Over time the number substances analyzed has increased: the first determinations included acid gases and particulate matter (PM) of 10 μm size (PM10), and eventually included monitoring of PM 2.5 μm (PM2.5), PM 1, metals present on PM , NO2, NO, NOx, CO, O3, particle number concentration (PNC) [2,3], as well as dioxin, polychlorinated biphenyls (PCBs) and polycyclic aromatic hydrocarbons (PAHs) [4–6]; the latter two classes of compounds were also monitored indoors .
This site appears to be one of most extensively studied in Europe for monitoring local air pollution. A monitoring program for outdoor volatile organic compounds (VOCs) started in 2003, and since 2007 the program was enlarged to include the same VOCs measured in an indoor site, chosen to be as close as possible to the outdoor one. Indoor exposures became increasingly relevant as it was shown that indoor air may contain substances not significantly present outdoors and that substances present outdoors often display higher concentrations indoors. This implies that, for these substances, indoor human exposure may be more relevant than the outdoor exposures, as most people spend more of their time indoors [8–10]; it should be noted that personal exposure is not a time-weighted average of indoor and outdoor concentrations .

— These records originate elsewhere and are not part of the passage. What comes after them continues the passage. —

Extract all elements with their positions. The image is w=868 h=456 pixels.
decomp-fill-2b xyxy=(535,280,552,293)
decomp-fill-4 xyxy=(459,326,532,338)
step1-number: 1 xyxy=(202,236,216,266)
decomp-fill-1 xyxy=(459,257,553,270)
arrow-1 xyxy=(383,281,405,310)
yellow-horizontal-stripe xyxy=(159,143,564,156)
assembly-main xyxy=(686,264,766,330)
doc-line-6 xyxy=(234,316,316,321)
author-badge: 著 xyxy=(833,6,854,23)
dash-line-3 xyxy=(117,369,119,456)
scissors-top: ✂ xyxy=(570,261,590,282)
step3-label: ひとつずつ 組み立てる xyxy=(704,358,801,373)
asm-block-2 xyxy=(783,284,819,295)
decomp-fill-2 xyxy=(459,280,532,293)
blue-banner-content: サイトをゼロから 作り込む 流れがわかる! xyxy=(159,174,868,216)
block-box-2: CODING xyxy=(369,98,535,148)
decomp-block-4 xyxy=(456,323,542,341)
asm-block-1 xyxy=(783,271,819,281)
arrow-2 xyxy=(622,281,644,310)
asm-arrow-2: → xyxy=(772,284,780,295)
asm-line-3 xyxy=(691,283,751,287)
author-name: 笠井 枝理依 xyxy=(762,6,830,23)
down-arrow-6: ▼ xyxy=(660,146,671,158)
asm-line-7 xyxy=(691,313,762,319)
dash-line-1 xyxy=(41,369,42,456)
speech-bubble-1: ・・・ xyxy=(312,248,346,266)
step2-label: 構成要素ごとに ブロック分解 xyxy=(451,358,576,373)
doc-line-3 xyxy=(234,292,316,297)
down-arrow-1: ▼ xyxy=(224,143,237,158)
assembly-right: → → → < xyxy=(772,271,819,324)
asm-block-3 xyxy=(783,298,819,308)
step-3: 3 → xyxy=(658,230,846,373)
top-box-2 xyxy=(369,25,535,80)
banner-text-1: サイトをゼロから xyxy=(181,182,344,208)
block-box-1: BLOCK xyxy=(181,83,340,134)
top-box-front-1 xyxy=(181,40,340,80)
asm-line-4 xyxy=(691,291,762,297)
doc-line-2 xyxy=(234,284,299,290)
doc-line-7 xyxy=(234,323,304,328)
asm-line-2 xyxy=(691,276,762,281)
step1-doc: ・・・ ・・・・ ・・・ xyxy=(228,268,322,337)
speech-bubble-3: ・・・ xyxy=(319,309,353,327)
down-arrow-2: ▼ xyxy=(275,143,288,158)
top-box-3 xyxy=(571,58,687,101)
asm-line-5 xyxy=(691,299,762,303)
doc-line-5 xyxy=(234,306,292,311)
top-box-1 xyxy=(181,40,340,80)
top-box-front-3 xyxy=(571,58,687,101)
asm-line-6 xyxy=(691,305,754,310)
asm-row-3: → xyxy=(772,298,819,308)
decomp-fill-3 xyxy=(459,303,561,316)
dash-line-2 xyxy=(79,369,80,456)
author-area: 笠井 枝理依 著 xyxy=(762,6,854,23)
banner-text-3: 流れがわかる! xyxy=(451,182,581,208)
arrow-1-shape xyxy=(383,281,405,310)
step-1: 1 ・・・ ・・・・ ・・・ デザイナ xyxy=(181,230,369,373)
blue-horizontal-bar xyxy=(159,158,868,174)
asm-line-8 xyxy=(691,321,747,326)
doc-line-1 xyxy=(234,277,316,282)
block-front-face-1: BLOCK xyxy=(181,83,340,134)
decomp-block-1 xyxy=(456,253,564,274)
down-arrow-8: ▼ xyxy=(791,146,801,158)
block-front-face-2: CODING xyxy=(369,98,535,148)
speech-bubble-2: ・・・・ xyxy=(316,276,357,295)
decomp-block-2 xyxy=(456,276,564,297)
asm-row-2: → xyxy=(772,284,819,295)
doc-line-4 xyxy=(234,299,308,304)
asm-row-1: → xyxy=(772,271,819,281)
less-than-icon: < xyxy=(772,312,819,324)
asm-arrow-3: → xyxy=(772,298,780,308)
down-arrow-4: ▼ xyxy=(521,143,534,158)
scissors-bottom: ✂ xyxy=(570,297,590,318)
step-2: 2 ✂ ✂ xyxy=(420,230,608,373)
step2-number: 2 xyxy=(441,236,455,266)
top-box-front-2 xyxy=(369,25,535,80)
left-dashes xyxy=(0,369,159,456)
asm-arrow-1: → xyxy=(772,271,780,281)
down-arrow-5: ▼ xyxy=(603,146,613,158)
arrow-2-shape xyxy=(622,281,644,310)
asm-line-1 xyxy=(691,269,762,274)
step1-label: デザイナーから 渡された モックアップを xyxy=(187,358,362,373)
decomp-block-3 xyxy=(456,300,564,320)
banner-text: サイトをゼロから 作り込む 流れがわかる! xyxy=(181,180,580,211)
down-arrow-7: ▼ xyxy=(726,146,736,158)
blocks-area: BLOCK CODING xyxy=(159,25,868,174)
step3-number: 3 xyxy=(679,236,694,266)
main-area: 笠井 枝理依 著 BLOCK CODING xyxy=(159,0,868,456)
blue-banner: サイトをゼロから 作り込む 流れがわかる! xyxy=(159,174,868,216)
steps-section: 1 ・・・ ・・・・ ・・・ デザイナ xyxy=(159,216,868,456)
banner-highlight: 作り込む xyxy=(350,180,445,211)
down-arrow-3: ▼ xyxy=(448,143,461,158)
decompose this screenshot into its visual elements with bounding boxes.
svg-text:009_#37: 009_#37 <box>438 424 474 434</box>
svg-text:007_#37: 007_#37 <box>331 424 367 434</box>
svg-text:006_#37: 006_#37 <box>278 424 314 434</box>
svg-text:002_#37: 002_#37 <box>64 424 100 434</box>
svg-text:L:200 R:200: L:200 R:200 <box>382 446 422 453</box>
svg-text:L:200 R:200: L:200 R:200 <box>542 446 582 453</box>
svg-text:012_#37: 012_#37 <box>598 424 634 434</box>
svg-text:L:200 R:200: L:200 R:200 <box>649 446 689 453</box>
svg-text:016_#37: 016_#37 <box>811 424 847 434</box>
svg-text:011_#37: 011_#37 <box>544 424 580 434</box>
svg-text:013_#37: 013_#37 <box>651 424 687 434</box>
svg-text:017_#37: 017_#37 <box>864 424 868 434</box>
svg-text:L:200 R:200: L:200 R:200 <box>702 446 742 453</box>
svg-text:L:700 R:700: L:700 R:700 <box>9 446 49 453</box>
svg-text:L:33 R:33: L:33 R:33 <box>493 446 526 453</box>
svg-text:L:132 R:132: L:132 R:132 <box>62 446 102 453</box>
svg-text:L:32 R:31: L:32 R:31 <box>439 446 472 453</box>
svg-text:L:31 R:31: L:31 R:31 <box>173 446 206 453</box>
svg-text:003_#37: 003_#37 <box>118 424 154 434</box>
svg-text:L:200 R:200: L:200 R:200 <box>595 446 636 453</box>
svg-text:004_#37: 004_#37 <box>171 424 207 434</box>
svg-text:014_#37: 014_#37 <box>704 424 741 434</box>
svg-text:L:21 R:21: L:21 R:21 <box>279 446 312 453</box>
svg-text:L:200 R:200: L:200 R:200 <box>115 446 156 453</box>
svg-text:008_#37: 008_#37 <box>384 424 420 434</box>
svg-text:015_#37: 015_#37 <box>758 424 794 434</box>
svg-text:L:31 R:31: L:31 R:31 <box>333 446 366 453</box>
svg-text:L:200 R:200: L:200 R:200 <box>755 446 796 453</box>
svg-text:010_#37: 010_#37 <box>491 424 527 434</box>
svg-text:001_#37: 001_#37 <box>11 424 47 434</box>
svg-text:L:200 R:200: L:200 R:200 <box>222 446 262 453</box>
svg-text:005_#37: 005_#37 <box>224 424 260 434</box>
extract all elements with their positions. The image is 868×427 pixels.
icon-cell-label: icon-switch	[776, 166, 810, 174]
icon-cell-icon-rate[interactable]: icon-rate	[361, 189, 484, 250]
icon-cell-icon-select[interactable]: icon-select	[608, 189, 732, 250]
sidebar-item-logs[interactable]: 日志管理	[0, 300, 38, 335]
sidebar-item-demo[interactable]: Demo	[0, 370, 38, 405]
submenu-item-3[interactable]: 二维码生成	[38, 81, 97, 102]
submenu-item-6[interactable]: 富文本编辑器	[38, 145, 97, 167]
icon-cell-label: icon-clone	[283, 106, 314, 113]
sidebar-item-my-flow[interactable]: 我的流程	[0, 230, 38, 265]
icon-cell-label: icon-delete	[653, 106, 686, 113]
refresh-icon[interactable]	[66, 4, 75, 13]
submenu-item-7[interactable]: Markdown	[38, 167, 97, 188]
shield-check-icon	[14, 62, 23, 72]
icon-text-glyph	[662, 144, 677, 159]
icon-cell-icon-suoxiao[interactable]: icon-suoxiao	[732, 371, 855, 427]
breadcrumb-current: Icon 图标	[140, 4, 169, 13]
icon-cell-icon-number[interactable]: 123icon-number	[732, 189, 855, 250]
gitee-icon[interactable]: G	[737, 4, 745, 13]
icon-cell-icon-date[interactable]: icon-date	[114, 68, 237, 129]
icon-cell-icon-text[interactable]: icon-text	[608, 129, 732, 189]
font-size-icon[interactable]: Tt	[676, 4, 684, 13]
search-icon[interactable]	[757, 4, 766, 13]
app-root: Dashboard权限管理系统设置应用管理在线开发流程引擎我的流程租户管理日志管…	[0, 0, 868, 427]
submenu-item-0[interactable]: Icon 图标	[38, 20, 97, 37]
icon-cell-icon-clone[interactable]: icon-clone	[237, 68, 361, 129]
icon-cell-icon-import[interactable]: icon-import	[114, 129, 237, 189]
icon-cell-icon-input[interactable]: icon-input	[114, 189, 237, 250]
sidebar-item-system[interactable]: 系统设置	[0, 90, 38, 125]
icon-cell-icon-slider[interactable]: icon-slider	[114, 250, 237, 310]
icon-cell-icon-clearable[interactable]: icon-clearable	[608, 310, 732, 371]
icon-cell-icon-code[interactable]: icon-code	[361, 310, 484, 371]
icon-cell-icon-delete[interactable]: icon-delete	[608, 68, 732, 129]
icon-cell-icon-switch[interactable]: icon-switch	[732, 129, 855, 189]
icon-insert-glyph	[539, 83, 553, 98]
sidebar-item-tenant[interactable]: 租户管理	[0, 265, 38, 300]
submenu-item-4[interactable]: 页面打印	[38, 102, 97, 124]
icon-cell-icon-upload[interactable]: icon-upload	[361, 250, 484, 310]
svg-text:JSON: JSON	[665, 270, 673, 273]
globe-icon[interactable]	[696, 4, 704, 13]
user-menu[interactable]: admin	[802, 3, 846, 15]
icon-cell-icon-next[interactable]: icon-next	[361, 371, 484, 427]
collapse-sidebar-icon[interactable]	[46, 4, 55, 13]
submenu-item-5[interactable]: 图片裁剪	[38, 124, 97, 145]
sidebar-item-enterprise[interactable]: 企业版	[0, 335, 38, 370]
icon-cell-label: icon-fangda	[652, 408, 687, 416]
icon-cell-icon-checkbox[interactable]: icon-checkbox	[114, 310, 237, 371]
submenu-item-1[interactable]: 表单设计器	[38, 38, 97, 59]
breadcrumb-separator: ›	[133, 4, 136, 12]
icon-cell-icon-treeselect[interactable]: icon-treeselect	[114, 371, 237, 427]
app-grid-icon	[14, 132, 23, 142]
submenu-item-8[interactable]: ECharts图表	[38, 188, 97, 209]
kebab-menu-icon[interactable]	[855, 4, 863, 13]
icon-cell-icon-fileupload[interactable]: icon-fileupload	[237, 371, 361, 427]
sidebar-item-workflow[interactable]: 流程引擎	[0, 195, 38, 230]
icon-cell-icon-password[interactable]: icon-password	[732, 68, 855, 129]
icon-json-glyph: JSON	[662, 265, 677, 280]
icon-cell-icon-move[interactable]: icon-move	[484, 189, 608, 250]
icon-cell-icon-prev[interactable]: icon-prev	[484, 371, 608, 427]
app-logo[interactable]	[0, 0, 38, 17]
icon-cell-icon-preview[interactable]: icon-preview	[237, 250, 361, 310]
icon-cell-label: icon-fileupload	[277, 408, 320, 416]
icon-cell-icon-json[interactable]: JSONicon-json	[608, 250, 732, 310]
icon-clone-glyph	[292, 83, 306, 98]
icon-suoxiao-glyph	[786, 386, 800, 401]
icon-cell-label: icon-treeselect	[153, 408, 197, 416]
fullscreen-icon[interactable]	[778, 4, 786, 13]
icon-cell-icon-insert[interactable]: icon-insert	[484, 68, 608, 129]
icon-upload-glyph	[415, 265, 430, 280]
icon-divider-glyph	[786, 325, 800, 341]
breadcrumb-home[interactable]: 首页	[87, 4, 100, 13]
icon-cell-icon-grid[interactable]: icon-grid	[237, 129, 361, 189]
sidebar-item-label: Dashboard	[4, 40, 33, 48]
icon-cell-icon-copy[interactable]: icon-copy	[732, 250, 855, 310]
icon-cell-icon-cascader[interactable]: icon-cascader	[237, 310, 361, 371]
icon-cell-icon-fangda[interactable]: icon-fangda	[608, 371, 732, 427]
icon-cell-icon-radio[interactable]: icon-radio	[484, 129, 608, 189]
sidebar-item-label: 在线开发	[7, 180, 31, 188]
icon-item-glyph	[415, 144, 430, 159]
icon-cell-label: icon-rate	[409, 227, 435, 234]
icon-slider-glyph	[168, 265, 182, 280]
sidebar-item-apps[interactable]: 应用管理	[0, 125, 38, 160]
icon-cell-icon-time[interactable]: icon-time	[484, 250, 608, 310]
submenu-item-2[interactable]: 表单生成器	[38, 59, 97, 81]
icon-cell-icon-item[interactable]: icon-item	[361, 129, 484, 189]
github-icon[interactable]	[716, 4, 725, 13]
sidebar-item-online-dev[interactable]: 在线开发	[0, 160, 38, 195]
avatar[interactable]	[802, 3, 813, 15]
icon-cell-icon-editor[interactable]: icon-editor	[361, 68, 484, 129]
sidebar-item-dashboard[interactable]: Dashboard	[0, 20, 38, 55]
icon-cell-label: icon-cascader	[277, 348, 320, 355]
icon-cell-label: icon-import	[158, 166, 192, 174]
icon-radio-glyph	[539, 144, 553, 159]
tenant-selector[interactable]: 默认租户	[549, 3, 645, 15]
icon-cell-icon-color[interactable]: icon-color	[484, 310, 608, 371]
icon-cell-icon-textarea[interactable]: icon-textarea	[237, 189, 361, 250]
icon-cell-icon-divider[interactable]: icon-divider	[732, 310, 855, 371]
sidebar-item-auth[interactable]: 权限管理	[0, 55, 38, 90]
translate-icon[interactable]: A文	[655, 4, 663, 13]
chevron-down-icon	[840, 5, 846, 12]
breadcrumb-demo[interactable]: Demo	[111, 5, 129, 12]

The VOCs selected for the present study belong to two different categories: hydrocarbons and chlorinated hydrocarbons; the former are emitted outdoors, mainly by traffic, and indoors by glues, paint, fabric and plastic materials present in furniture and building materials, while the latter are present outdoors as industrial emissions, mainly from dry cleaning, and indoors from house cleaning products . The choice of VOCs was aimed at outlining the influence of outdoor pollution on indoor air, with particular attention to automotive emissions. The choice of monoaromatic and light aliphatic hydrocarbons, as will be discussed later, might help determine a specific origin within automotive emissions.
The simultaneous and continued sampling of several indoor/outdoor sites and may help to trace the pollutant/emission sources, as well as the temporal and seasonal trends. Long-term monitoring, displaying temporal trends, may help to demonstrate the effectiveness of measures to reduce pollution. Finally, a data base of collected data may help to find correlations and set up models.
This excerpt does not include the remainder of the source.